**DATA:**
BEGIN

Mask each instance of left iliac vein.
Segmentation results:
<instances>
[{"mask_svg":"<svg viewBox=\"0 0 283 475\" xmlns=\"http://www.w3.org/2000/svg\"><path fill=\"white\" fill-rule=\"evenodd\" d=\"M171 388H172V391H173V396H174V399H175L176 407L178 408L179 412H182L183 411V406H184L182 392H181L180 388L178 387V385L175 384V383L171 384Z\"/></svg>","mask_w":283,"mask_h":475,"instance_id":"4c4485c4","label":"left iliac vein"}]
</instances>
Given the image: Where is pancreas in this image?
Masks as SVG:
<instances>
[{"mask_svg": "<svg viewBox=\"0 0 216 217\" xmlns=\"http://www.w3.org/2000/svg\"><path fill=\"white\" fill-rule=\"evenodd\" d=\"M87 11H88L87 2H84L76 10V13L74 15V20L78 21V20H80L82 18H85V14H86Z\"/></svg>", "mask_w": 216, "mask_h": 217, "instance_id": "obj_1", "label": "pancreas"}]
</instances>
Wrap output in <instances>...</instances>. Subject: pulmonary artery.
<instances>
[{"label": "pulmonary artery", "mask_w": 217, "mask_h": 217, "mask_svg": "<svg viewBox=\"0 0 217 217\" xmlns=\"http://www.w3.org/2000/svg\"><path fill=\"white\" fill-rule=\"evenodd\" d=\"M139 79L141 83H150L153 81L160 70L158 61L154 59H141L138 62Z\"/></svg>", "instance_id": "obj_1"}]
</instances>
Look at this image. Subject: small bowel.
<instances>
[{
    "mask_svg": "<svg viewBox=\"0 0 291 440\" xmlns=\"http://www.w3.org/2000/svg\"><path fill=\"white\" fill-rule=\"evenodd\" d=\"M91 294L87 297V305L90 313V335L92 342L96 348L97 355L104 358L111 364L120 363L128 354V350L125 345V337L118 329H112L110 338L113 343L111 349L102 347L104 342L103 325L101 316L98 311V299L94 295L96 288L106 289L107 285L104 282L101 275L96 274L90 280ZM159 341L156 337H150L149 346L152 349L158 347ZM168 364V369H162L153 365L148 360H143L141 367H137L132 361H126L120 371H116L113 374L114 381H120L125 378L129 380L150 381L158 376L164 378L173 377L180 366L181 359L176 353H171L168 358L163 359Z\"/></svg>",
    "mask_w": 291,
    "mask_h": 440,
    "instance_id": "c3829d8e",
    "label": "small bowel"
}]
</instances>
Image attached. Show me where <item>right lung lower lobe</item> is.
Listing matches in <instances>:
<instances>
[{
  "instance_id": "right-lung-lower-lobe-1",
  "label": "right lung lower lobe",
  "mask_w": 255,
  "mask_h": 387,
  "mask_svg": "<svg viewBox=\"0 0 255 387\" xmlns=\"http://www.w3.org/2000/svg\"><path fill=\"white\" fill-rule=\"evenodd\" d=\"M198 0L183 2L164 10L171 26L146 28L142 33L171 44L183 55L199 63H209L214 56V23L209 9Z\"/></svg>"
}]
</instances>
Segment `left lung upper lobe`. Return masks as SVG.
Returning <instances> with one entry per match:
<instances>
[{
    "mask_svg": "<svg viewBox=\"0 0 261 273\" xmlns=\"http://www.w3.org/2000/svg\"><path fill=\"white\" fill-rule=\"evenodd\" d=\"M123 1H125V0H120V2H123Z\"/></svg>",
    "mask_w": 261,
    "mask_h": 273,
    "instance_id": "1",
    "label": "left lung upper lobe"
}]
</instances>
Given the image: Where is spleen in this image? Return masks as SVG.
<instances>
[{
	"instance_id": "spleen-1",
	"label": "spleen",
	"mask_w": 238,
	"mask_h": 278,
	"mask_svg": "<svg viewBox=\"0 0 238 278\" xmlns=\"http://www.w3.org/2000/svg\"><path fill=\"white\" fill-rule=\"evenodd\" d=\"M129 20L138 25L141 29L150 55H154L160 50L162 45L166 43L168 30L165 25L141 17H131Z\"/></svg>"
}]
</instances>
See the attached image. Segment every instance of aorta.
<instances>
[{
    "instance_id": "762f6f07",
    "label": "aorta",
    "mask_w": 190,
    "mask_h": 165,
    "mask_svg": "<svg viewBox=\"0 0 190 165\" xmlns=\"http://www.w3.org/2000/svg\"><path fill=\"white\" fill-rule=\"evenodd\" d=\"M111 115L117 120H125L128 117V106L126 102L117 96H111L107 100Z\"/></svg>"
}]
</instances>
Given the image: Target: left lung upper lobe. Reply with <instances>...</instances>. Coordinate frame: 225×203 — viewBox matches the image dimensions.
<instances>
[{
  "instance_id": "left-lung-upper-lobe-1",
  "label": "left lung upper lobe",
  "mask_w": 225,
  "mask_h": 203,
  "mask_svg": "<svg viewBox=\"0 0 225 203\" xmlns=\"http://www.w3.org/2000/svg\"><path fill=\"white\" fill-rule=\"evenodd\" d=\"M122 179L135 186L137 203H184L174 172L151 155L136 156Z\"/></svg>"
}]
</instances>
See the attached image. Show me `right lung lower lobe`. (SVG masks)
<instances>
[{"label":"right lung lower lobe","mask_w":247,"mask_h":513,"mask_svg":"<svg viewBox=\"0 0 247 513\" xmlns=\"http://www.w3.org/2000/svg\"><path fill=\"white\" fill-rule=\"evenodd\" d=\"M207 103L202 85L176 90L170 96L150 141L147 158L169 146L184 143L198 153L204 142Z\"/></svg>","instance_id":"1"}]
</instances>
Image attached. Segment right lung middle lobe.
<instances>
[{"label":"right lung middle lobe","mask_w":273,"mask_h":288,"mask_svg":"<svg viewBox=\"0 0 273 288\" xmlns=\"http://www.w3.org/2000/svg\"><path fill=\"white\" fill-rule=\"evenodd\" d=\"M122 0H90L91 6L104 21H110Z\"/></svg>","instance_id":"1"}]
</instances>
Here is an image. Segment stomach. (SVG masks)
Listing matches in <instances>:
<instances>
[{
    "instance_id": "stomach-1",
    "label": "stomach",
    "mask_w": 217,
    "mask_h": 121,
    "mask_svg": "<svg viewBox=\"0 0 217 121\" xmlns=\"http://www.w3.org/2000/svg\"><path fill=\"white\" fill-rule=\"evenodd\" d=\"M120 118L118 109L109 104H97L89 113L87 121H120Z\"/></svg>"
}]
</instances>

END

**TASK DESCRIPTION:** Return the whole listing, keeping every line exactly as it is.

**COMPLETED TASK:**
Mask each instance of left iliac vein.
Segmentation results:
<instances>
[{"mask_svg":"<svg viewBox=\"0 0 283 475\" xmlns=\"http://www.w3.org/2000/svg\"><path fill=\"white\" fill-rule=\"evenodd\" d=\"M171 388H172V391H173V396H174V399H175L176 407L178 408L179 412H182L183 411V406H184L182 392H181L180 388L178 387V385L175 384V383L171 384Z\"/></svg>","mask_w":283,"mask_h":475,"instance_id":"4c4485c4","label":"left iliac vein"}]
</instances>
Given the image: Where is pancreas in this image?
Masks as SVG:
<instances>
[{"mask_svg": "<svg viewBox=\"0 0 216 217\" xmlns=\"http://www.w3.org/2000/svg\"><path fill=\"white\" fill-rule=\"evenodd\" d=\"M87 11H88L87 2H84L76 10V13L74 15V20L78 21V20H80L82 18H85V14H86Z\"/></svg>", "mask_w": 216, "mask_h": 217, "instance_id": "obj_1", "label": "pancreas"}]
</instances>
Wrap output in <instances>...</instances>. Subject: pulmonary artery.
<instances>
[{"label": "pulmonary artery", "mask_w": 217, "mask_h": 217, "mask_svg": "<svg viewBox=\"0 0 217 217\" xmlns=\"http://www.w3.org/2000/svg\"><path fill=\"white\" fill-rule=\"evenodd\" d=\"M139 79L141 83H150L153 81L160 70L158 61L154 59H141L138 62Z\"/></svg>", "instance_id": "obj_1"}]
</instances>
Look at this image. Subject: small bowel.
<instances>
[{
    "mask_svg": "<svg viewBox=\"0 0 291 440\" xmlns=\"http://www.w3.org/2000/svg\"><path fill=\"white\" fill-rule=\"evenodd\" d=\"M91 294L87 297V305L90 313V335L92 342L96 348L97 355L104 358L111 364L120 363L128 354V350L125 345V337L118 329H112L110 338L113 343L111 349L102 347L104 342L103 325L101 316L98 311V299L94 295L96 288L106 289L107 285L104 282L101 275L96 274L90 280ZM159 341L156 337H150L149 346L152 349L158 347ZM168 364V369H162L153 365L148 360H143L141 367H137L132 361H126L120 371H116L113 374L114 381H120L125 378L129 380L150 381L158 376L164 378L173 377L180 366L181 359L176 353H171L168 358L163 359Z\"/></svg>",
    "mask_w": 291,
    "mask_h": 440,
    "instance_id": "c3829d8e",
    "label": "small bowel"
}]
</instances>
Image attached. Show me where <item>right lung lower lobe</item> is.
Listing matches in <instances>:
<instances>
[{
  "instance_id": "right-lung-lower-lobe-1",
  "label": "right lung lower lobe",
  "mask_w": 255,
  "mask_h": 387,
  "mask_svg": "<svg viewBox=\"0 0 255 387\" xmlns=\"http://www.w3.org/2000/svg\"><path fill=\"white\" fill-rule=\"evenodd\" d=\"M198 0L183 2L164 10L171 26L146 28L142 33L171 44L183 55L199 63H209L214 56V23L209 9Z\"/></svg>"
}]
</instances>
Segment `left lung upper lobe`. Return masks as SVG.
Returning <instances> with one entry per match:
<instances>
[{
    "mask_svg": "<svg viewBox=\"0 0 261 273\" xmlns=\"http://www.w3.org/2000/svg\"><path fill=\"white\" fill-rule=\"evenodd\" d=\"M123 1H125V0H120V2H123Z\"/></svg>",
    "mask_w": 261,
    "mask_h": 273,
    "instance_id": "1",
    "label": "left lung upper lobe"
}]
</instances>
Given the image: Where is spleen in this image? Return masks as SVG.
<instances>
[{
	"instance_id": "spleen-1",
	"label": "spleen",
	"mask_w": 238,
	"mask_h": 278,
	"mask_svg": "<svg viewBox=\"0 0 238 278\" xmlns=\"http://www.w3.org/2000/svg\"><path fill=\"white\" fill-rule=\"evenodd\" d=\"M129 20L138 25L141 29L150 55H154L160 50L162 45L166 43L168 30L165 25L141 17H131Z\"/></svg>"
}]
</instances>
See the attached image. Segment every instance of aorta.
<instances>
[{
    "instance_id": "762f6f07",
    "label": "aorta",
    "mask_w": 190,
    "mask_h": 165,
    "mask_svg": "<svg viewBox=\"0 0 190 165\" xmlns=\"http://www.w3.org/2000/svg\"><path fill=\"white\" fill-rule=\"evenodd\" d=\"M111 115L117 120H125L128 117V106L126 102L117 96H111L107 100Z\"/></svg>"
}]
</instances>
Given the image: Target: left lung upper lobe. Reply with <instances>...</instances>. Coordinate frame: 225×203 — viewBox matches the image dimensions.
<instances>
[{
  "instance_id": "left-lung-upper-lobe-1",
  "label": "left lung upper lobe",
  "mask_w": 225,
  "mask_h": 203,
  "mask_svg": "<svg viewBox=\"0 0 225 203\" xmlns=\"http://www.w3.org/2000/svg\"><path fill=\"white\" fill-rule=\"evenodd\" d=\"M122 179L135 186L137 203H184L174 172L151 155L136 156Z\"/></svg>"
}]
</instances>
See the attached image. Show me `right lung lower lobe`. (SVG masks)
<instances>
[{"label":"right lung lower lobe","mask_w":247,"mask_h":513,"mask_svg":"<svg viewBox=\"0 0 247 513\" xmlns=\"http://www.w3.org/2000/svg\"><path fill=\"white\" fill-rule=\"evenodd\" d=\"M207 103L202 85L176 90L170 96L150 141L147 158L169 146L184 143L198 153L204 142Z\"/></svg>","instance_id":"1"}]
</instances>
Image attached. Segment right lung middle lobe.
<instances>
[{"label":"right lung middle lobe","mask_w":273,"mask_h":288,"mask_svg":"<svg viewBox=\"0 0 273 288\" xmlns=\"http://www.w3.org/2000/svg\"><path fill=\"white\" fill-rule=\"evenodd\" d=\"M122 0H90L91 6L104 21H110Z\"/></svg>","instance_id":"1"}]
</instances>
Here is an image. Segment stomach. (SVG masks)
Listing matches in <instances>:
<instances>
[{
    "instance_id": "stomach-1",
    "label": "stomach",
    "mask_w": 217,
    "mask_h": 121,
    "mask_svg": "<svg viewBox=\"0 0 217 121\" xmlns=\"http://www.w3.org/2000/svg\"><path fill=\"white\" fill-rule=\"evenodd\" d=\"M120 118L118 109L109 104H97L89 113L87 121H120Z\"/></svg>"
}]
</instances>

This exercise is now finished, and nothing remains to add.